You need a background in electronics to understand what is happening with the added series resistance as it interacts with the circuit.  This is not meant a a dismissive post.  People go to school to design power supplies and to understand how they react with circuits.

Some circuits are more sensitive to the added series resistance some are not.

There are at least two things going on with the added series resistance one a voltage drop and two a possible stability issue.  The circuit stability is also affected by the power supply bypass cap value or ABSENCE.  Hint a multistage circuit might have more stability issues.   A 1 transistor gain stage should have less stability issues but can have a sag/bias shift tone change.

Adding a series resistance is a simple build so maybe the best answer is to try it on different effects to hear the changes

R.G.

Gus is correct, as always.

The devil is always in the details. Different circuits will react differently to having their power supply get stingy with voltage and current. Some could hardly care less. This property is known in the EE biz as "high power supply rejection ratio". Others, those which cannot ignore their power supply conditions so well if at all, will have immediate responses to power supply changes.

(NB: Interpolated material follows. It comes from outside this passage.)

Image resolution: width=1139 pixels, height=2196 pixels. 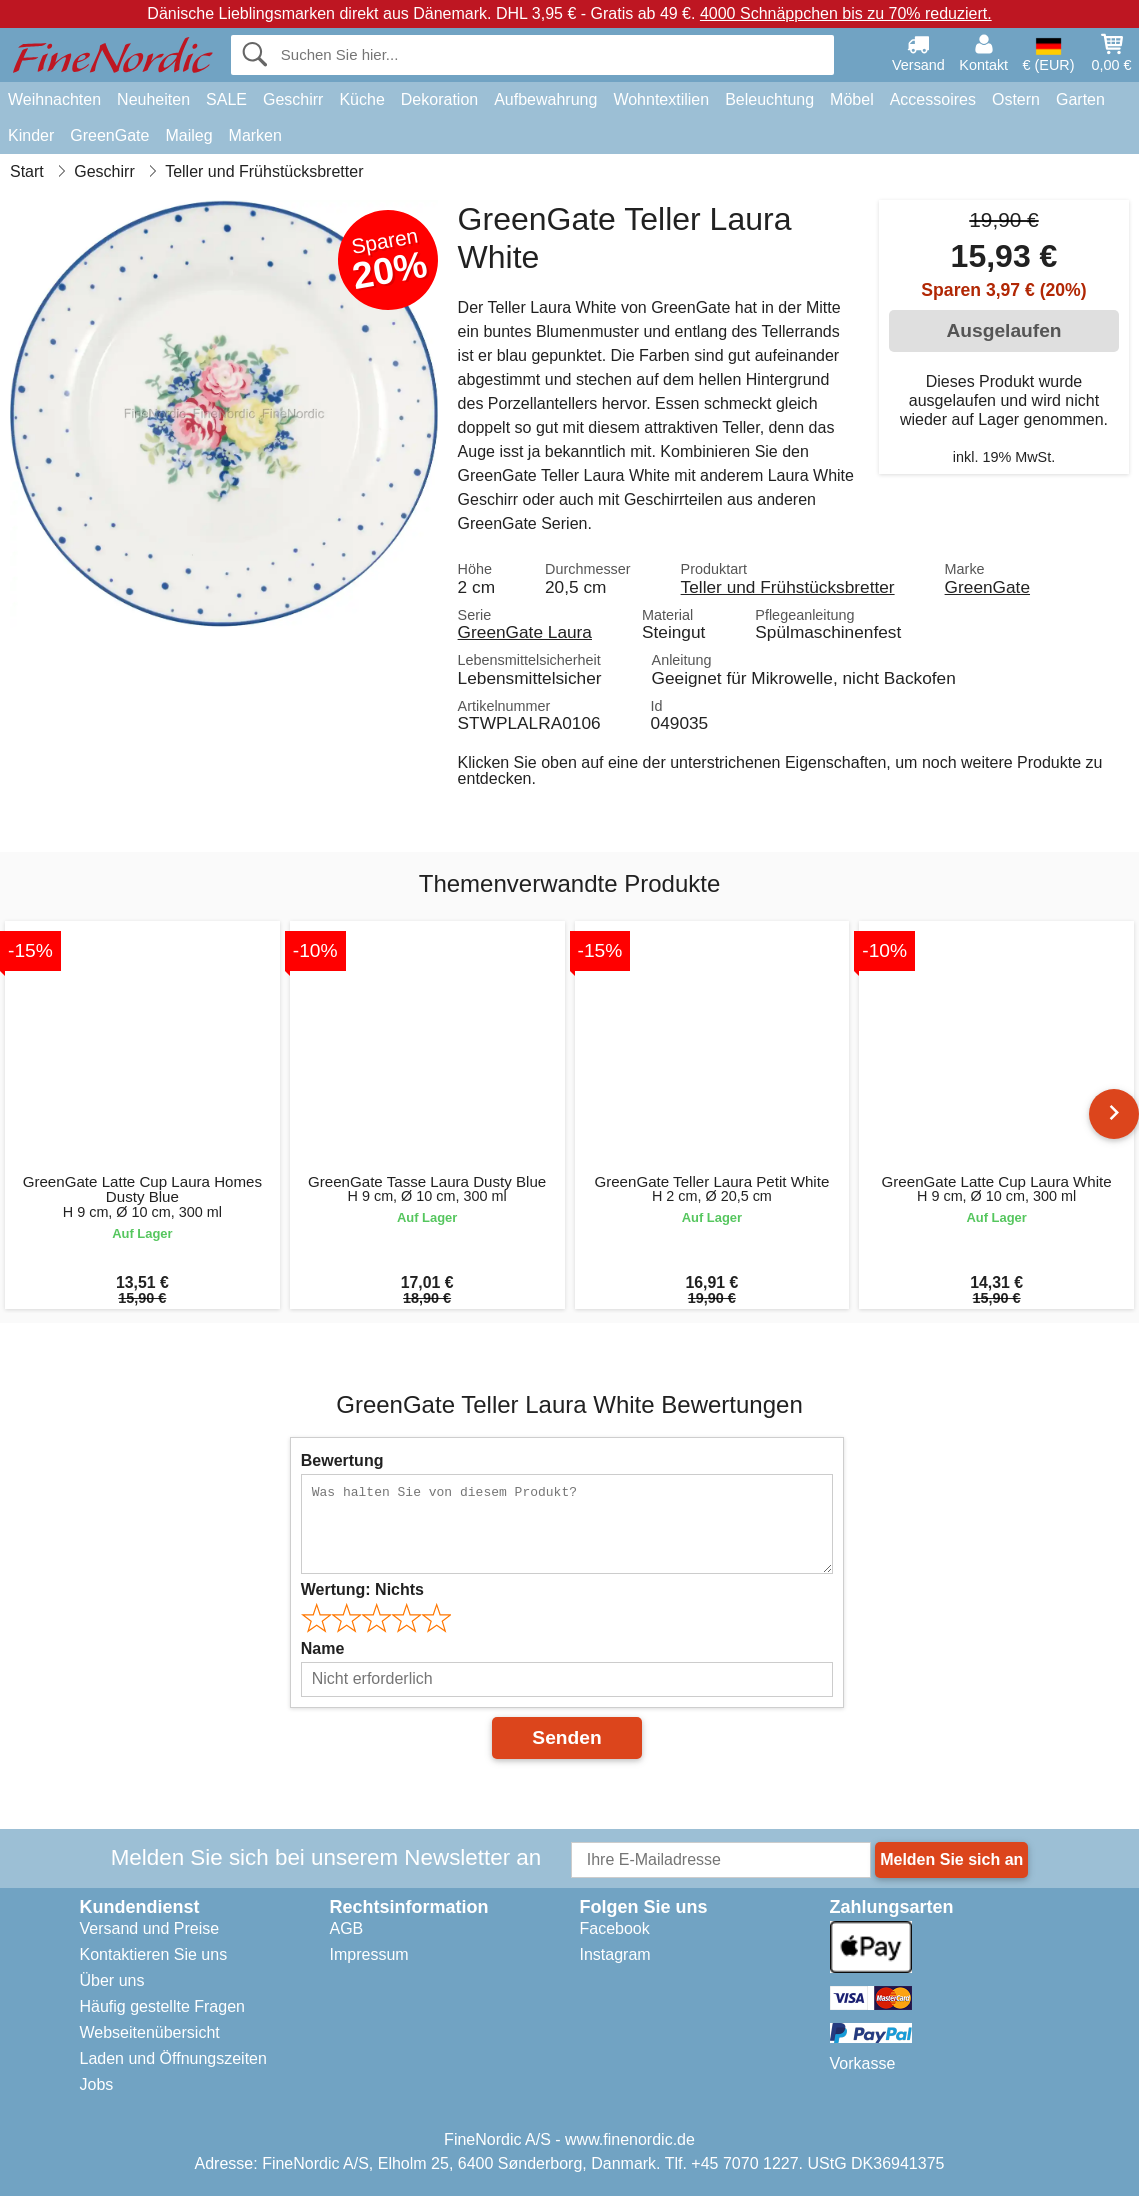 I want to click on Geschirr, so click(x=293, y=99).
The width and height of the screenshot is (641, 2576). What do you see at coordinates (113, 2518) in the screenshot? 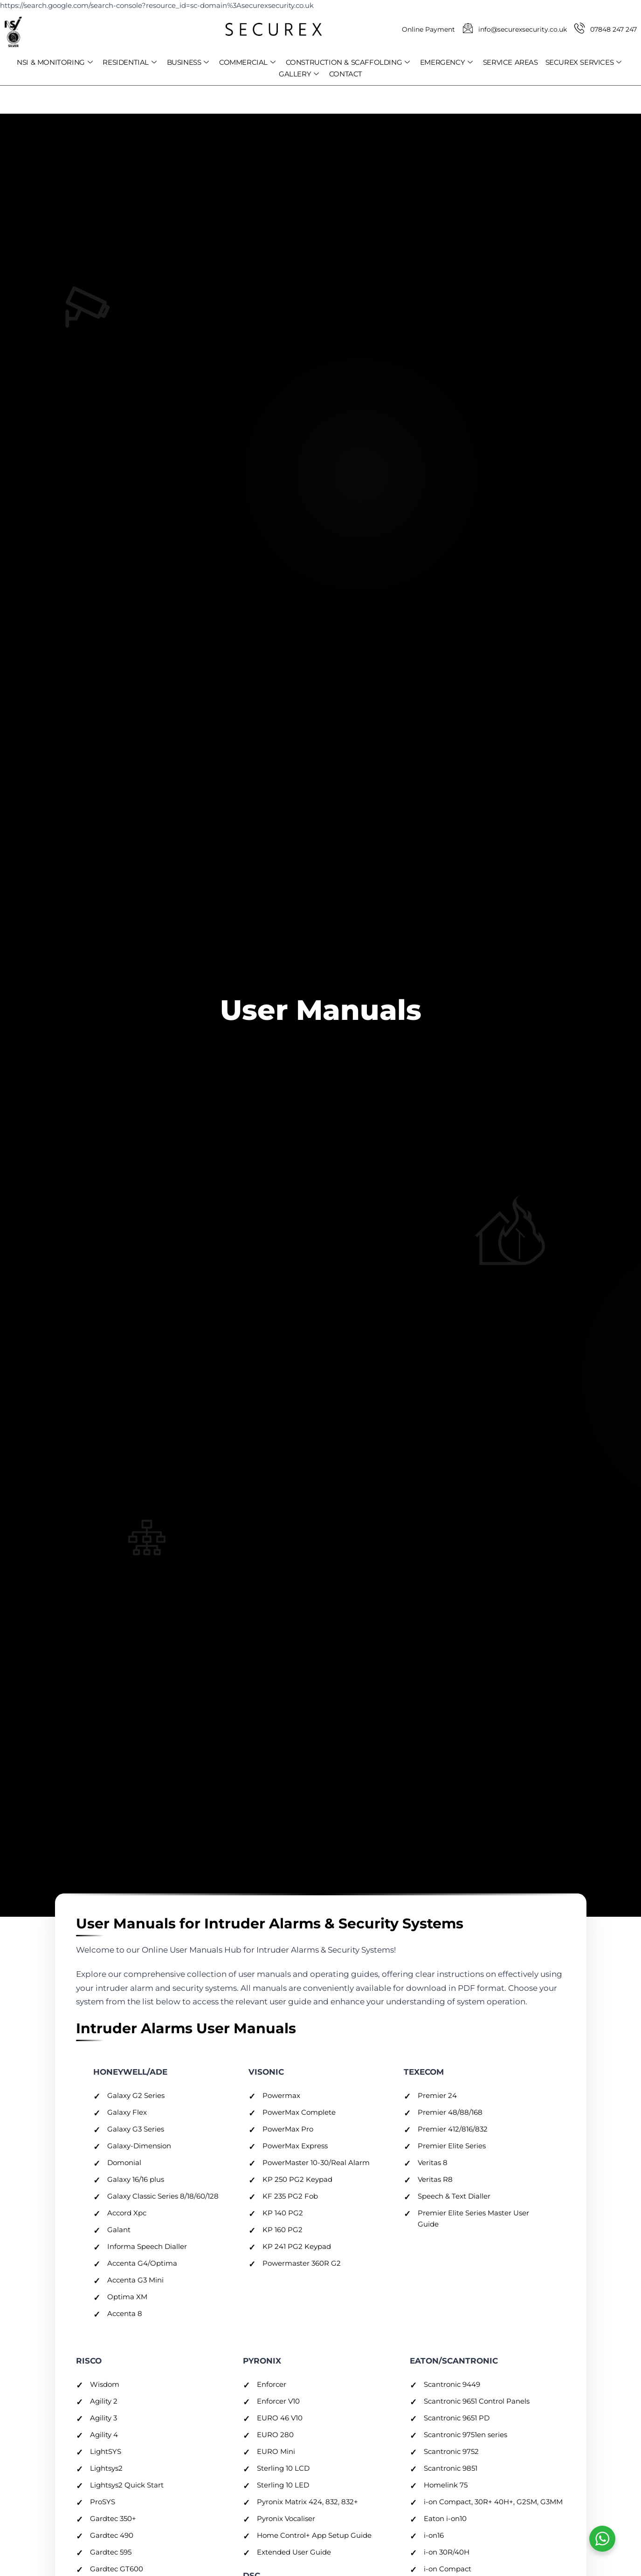 I see `Gardtec 350+` at bounding box center [113, 2518].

In general, opamps are best at ignoring their power supply, given only that the local impedance at high frequencies is not too high. They can oscillate if that happens. Single ended circuits like simple transistor, JFET and MOSFET amplifiers are worst at ignoring their power supply, and power supply changes will ride right through in the output signal.

I think in general the idea that a dying battery is good for sound may come from the different way a circuit clips and distorts at low power supply voltages, plus some contribution of near-oscillation from power supply induced crosstalk. Again, opamp stages will do this least, single ended stages most in general.

But there are specifics exceptions to each of these, depending on the circuit. The devil again.
R.G.

In response to the questions in the forum - PCB Layout for Musical Effects is available from The Book Patch. Search "PCB Layout" and it ought to appear.

Canucker

I very much don't have a background in electronics and I've read up on this prior to the post...and of course with out the background some of it was over my head. I wasn't looking for someone to clear that up for me...just simply trying to see who has tried it on any specific build and if they liked it or not.....so less the technical version and more of the "so did the devil get ya?"  :icon_razz: :icon_razz:

amptramp

 This thread shows Sonic Youth in a panic trying to find an almost dead battery for their effects because this provided the best sound:

http://www.diystompboxes.com/smfforum/index.php?topic=84813.0

One of the worst circuits for power supply dependence would be the Fuzz Face because it has no bypass capacitor and nearly 1:1 ratio of output to supply ripple when the volume is maxed out.  But there are a lot of other circuits that are similar.

jymaze

I have to disagree about opamps and power supply:

It is not true at all that opamps could not care less about there power supply: The rejection ratio in the specs is for normal linear conditions only, and distortion up to the supply rails it is not normal linear conditions at all!

A rail-to-rail opamp that clips around V+ and V- will be clipping at 9V if V+ is 9V, and at 8V if V+ is 8V after starvation. Power-supply rejection ratio is exactly 0 dB in that case, just like a single common emitor transistor clipping. The starvation can have various effects on different stages of the opamp with different designs so the effect can become a little unpredictable, but be sure that if it is distorting to the rails, it will be massively affected by power-supply variation at least at the output stage. Also, stability of opamps during recovery from V+/V- clipping varies, with different harmonics/ringing/phase reversing pattern, which is why opamps may sound very different when distorting, but sound the same during normal linear operation.

For an opamp, in my opinion, a sag resistor will not cause major stability issues as long as it is under let's say 100-470 ohms (depends on the current draw and the design of the opamp, it may as well never cause any instability at all), so if you want to experiment I would put sockets and try different values.